START Data extract

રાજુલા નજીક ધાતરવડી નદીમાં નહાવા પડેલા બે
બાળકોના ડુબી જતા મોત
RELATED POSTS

END Data extract

Your assignment >> Repeat every line of the data precisely.

Result for this task >>
રાજુલા નજીક ધાતરવડી નદીમાં નહાવા પડેલા બે
બાળકોના ડુબી જતા મોત
RELATED POSTS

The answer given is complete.